Courtesy Tiffany Dang
Student job placements climb as engineering school expands paid work experiences
Engineering interns expected to earn a combined $31.1 million this coming year
While Calgary’s economy is still finding its feet, a quiet revolution is unfolding at the Schulich School of Engineering where more engineering students are participating in paid work experiences than ever before.
“It’s all part of a career-focused movement to increase meaningful work-integrated learning opportunities for all UCalgary engineering students,” says Jenny Cruickshank, associate director of student services at the Schulich School of Engineering.
For the third year in a row, a new record has been set in engineering internship placements by the Engineering Career Centre — a student service dedicated to promoting career readiness for engineering students.
This fall, 566 engineering students are currently on paid internships, up from 360 students in 2016. The nearly 60 per cent increase in just three years includes a boost in internship placements across all engineering departments.
Currently, engineering students are encouraged to pursue a 12 to 16-month paid work experience between third and fourth year of their degree. With students earning an average of $55,000 per year during their placements, that means these engineering students will be generating a combined $31.1 million to put toward their studies while also gaining first-hand experience in the workforce.
“As a biomedical engineering student, my internship was the chance to get my foot through the door into this industry,” says Tiffany Dang, who just completed a year-long work placement at BioMarin Pharmaceutical Inc. near San Francisco.
“I learned a significant amount during this internship, received hands-on experience in the field and created an invaluable network of individuals in the biotechnology industry. Not only did it give me the necessary tools to launch my career, but it also provided me insight about my next steps in developing my career as an engineer,” she says.

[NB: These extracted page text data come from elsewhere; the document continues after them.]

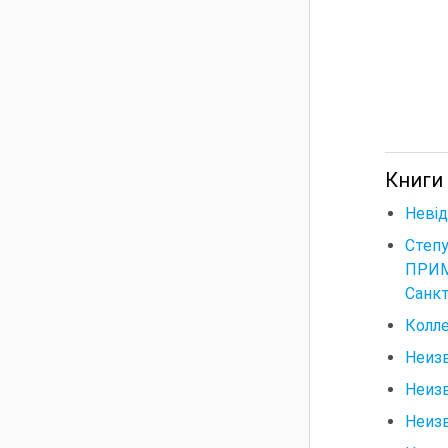
Книги
Невід
Степ
ПРИМ
Санкт
Колле
Неизв
Неизв
Неизв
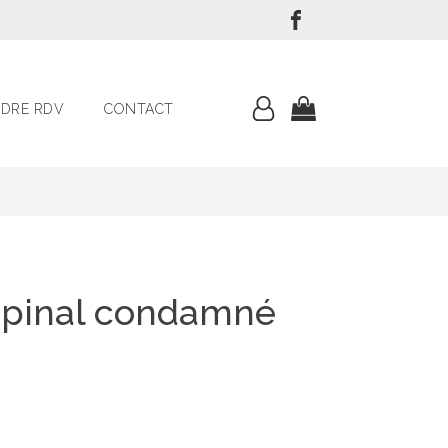
DRE RDV
CONTACT
à Epinal condamné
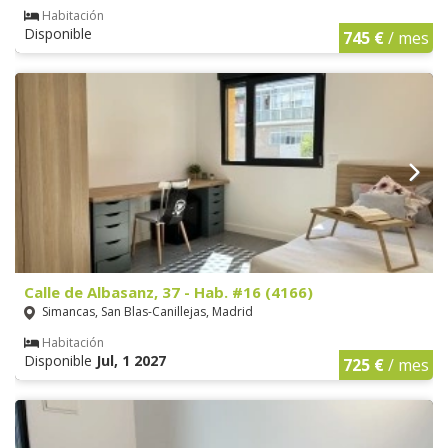
Habitación
Disponible
745 €
/ mes
Calle de Albasanz, 37 - Hab. #16 (4166)
Simancas, San Blas-Canillejas, Madrid
Habitación
Disponible
Jul, 1 2027
725 €
/ mes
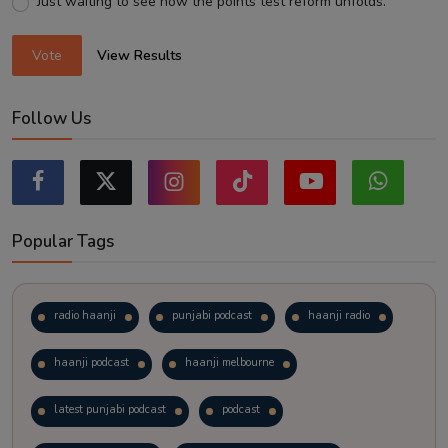
Just waiting to see how the points test reform unfolds.
Vote
View Results
Follow Us
Popular Tags
radio haanji
punjabi podcast
haanji radio
haanji podcast
haanji melbourne
latest punjabi podcast
podcast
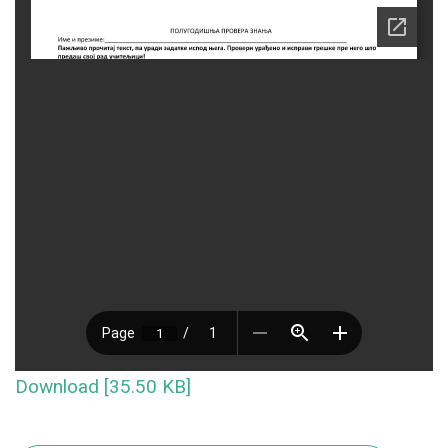
Download [35.50 KB]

It’s not just the volume of students placed that has increased; so has the quality of student work experiences. This fall, the engineering internship program received formal accreditation from Co-operative Education and Work-Integrated Learning Canada, the lead organization for work-integrated learning in Canada, as part of recognition of the calibre of work placements being facilitated for future engineers.
In their accreditation letter, the review team also highlighted the increase in companies who hired interns over the past three years, “despite the fact that the oil and gas industry in southern Alberta experienced significant turmoil during the period.”
Cruickshank credits her team’s proactive measures to partner with new employers across Canada and around the globe, year-round intake for job opportunities, more flexible timing for work experiences, and new supports to help students identify, apply and interview for positions as contributing to their continued success. The Engineering Career Centre is working on new programs and supports to expand work-integrated learning opportunities even further across the engineering school, she says.
Elmi Abdi just completed his internship with Canadian Pacific Railway helping redesign rail crossings in Western Canada to meet new federal safety requirements.
“It was a one-in-a-million opportunity, working on that project and that position,” Abdi says of the role, which is helping improve rail-crossing safety and hopefully save lives. “It had never been done before and it was such a perfect opportunity. Not only was it great work experience, I was being paid a fair bit, too.”
He credited the Engineering Career Centre’s Career Pop-up and Mission Possible events as being incredibly helpful. Even though his job search was longer than other students — he didn’t accept his offer until the last day he was eligible — Abdi says the team worked very hard to help him find the right position. They never gave up on him.
Courtesy Zewei (Kurt) Tang
Zewei (Kurt) Tang also says the Engineering Career Centre staff were instrumental in helping him find the right internship placement. They reminded him of key deadlines and career fairs, helped him apply for his work permit since he’s an international student, and provided support throughout the process.
“It was definitely valuable for me to start my career as a engineering student. It makes my resume look much better with this 16-month internship at ATCO, and I feel more competitive when I try to enter the industry and try to seek engineer-in-training position after graduation,” Tang says.